A Court of Appeal decision just released has highlighted the desperate need for the introduction of no-fault divorce in England & Wales, with the President of the Family Division, Sir James Munby, denouncing the current law as "based on hypocrisy and lack of intellectual honesty." This comes almost 5 years to the day of another Court of Appeal decision in which the same criticisms of this outdated and unjust law were made, and yet we are no further forward. Why?
The Court of Appeal case concerned the marriage of Tini Owens, who sought to overturn an earlier court decision refusing her application to divorce her husband, Hugh Owens. Mrs Owens alleged that the marriage had irretrievably broken down due to his unreasonable behaviour. Mr Owens challenged this, claiming that the marriage had not broken down, and so a judge was required to consider who was right.

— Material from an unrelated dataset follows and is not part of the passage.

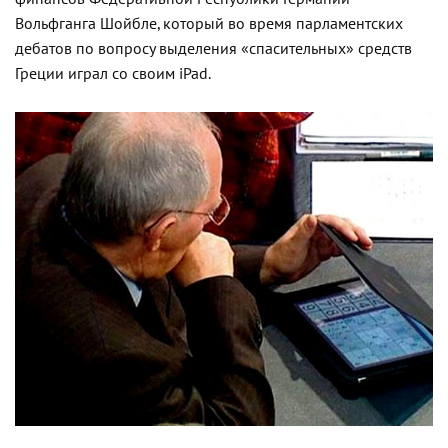
Вольфганга Шойбле, который во время парламентских
дебатов по вопросу выделения «спасительных» средств
Греции играл со своим iPad.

The examples given by her included a failure by him to provide her with love and affection, mood swings that led to frequent arguments and making disparaging remarks about her in front of friends and family.
However, while the judge acknowledged that the marriage had broken down, he refused Mrs Owen's application as he felt the allegations were of the "minor kind of altercations to be expected within a marriage". The Court of the Appeal decided that the judge had not applied the law incorrectly and so felt unable to grant Mrs Owen's appeal, albeit clearly reluctantly, acknowledging that while this would leave her trapped in a very unhappy situation it was for the Government, and not the court, to change the law.

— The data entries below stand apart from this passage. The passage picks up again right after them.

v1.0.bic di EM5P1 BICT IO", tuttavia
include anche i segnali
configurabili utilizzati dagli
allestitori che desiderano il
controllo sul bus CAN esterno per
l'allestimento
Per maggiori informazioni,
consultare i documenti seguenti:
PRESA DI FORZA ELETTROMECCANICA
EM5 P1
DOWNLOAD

In reality, most divorcing couples won't find themselves in the same position as Mrs Owen, as very few divorces are opposed. But many more find themselves in the unhappy situation in which they are required to blame the other in order to obtain a divorce and resolve the arrangements that need to be made arising from their separation. As a divorce lawyer myself, I have lost count of the number of clients who have questioned whether it is really necessary, unwilling to blame their spouse, particularly where both feel they have just grown apart, as is so often the case nowadays.
And yet necessary it remains. In order to obtain a divorce in England and Wales, the person seeking the divorce has to establish that the marriage has irretrievably broken down by claiming one of five facts. Three of those require a period of separation of at least two years, and given that many separating couples may not want to wait that long, the only options available is to claim that the other has either committed adultery (which won't be applicable in many cases and not possible at all for gay couples) or behaved so unreasonably that the other cannot be expected to live with them.
A balancing act often has to be performed between finding examples that are not so anodyne as to be rejected by the court (a risk arguably made more likely by this case) and yet not so contentious or inflammatory as to lead to their spouse to not cooperate. In Sir James Munby's words, this often involves "collusion", in that the couple agreeing to examples of unreasonable behaviour merely to get the divorce approved by the court.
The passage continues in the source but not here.